From the data, return each line holding the word "байгуулалтын".
___ RECORDS SHOWN ___
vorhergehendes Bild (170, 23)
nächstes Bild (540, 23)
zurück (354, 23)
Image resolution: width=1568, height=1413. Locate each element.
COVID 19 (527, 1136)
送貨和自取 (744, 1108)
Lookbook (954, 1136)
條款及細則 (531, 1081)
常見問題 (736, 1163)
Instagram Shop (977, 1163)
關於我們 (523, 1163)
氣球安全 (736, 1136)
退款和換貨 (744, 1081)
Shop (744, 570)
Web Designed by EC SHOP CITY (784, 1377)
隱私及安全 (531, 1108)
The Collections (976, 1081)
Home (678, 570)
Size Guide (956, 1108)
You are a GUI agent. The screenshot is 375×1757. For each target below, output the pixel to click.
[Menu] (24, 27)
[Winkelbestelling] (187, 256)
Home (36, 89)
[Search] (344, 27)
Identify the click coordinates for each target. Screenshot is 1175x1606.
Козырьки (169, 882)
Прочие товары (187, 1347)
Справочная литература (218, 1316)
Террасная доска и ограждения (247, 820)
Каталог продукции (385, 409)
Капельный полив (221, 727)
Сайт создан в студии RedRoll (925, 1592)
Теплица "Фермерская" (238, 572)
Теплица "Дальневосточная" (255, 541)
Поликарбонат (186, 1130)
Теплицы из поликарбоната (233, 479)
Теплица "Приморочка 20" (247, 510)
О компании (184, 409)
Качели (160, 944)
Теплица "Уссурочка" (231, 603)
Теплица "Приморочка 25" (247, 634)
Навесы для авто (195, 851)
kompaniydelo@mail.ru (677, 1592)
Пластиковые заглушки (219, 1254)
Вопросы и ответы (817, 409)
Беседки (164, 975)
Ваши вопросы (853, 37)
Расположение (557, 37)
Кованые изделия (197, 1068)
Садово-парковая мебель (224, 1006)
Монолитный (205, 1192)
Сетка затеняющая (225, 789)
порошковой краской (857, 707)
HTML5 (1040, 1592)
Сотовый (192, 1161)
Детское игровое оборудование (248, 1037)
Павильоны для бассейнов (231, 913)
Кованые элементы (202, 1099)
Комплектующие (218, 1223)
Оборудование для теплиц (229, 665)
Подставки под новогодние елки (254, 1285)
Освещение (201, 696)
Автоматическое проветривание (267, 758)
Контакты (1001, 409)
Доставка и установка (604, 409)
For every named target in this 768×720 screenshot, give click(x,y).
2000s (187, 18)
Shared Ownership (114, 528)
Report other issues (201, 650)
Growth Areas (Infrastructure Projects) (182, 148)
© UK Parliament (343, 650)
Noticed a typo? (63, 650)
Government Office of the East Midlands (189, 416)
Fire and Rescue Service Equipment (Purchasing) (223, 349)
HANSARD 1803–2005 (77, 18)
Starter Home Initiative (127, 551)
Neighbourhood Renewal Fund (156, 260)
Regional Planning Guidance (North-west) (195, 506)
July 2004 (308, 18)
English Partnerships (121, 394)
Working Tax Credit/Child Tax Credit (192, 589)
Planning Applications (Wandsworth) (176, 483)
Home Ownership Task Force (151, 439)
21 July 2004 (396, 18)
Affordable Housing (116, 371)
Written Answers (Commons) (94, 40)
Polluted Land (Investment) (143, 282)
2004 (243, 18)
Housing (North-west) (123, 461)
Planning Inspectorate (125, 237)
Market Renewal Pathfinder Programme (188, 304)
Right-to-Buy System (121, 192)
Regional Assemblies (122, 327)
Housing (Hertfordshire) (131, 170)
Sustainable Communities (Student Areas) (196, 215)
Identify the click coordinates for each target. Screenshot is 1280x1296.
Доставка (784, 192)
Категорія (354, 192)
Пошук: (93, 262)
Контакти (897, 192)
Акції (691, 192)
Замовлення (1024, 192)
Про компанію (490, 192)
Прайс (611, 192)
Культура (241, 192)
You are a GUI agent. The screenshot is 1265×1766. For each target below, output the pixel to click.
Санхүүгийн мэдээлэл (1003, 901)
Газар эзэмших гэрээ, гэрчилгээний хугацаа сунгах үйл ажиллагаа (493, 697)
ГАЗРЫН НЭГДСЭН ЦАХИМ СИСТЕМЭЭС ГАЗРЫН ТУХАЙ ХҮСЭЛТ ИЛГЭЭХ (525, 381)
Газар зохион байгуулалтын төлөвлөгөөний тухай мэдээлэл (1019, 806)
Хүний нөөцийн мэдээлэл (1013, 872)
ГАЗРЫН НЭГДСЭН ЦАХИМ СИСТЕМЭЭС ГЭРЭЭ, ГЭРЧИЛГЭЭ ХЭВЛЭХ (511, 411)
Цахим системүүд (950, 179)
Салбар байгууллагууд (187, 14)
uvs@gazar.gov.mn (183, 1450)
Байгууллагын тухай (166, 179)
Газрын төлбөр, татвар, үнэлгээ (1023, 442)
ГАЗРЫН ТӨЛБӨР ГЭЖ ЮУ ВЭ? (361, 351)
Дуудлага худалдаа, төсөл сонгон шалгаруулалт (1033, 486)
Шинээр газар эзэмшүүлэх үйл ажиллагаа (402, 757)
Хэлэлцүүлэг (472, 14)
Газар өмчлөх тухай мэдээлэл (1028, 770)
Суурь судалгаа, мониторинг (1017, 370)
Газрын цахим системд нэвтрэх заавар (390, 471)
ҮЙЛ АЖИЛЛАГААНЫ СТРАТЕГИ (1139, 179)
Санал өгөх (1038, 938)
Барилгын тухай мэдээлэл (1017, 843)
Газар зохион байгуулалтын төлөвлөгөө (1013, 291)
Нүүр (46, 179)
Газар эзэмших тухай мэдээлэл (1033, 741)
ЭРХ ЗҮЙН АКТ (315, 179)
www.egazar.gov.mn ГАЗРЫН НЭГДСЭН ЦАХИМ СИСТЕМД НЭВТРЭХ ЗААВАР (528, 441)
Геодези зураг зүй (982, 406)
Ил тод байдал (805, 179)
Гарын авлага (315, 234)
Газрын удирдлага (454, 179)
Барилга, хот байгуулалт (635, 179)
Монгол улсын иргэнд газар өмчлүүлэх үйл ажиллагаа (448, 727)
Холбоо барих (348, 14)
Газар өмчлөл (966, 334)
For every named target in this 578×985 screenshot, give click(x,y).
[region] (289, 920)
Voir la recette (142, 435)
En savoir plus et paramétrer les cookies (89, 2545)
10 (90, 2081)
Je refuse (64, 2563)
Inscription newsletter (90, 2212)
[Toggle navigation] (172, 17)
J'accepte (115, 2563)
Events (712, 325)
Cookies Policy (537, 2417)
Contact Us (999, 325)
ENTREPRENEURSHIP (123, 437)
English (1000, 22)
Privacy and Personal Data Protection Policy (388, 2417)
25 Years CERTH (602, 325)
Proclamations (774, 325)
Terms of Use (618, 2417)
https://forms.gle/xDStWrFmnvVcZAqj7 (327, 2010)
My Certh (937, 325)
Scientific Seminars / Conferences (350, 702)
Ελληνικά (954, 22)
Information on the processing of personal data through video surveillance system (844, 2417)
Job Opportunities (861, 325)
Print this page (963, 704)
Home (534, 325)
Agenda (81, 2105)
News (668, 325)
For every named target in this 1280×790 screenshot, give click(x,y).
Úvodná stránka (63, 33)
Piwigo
___
**SOLUTION TO THIS TASK**
Газар зохион байгуулалтын төлөвлөгөөний тухай мэдээлэл (1019, 806)
Газар зохион байгуулалтын төлөвлөгөө (1013, 291)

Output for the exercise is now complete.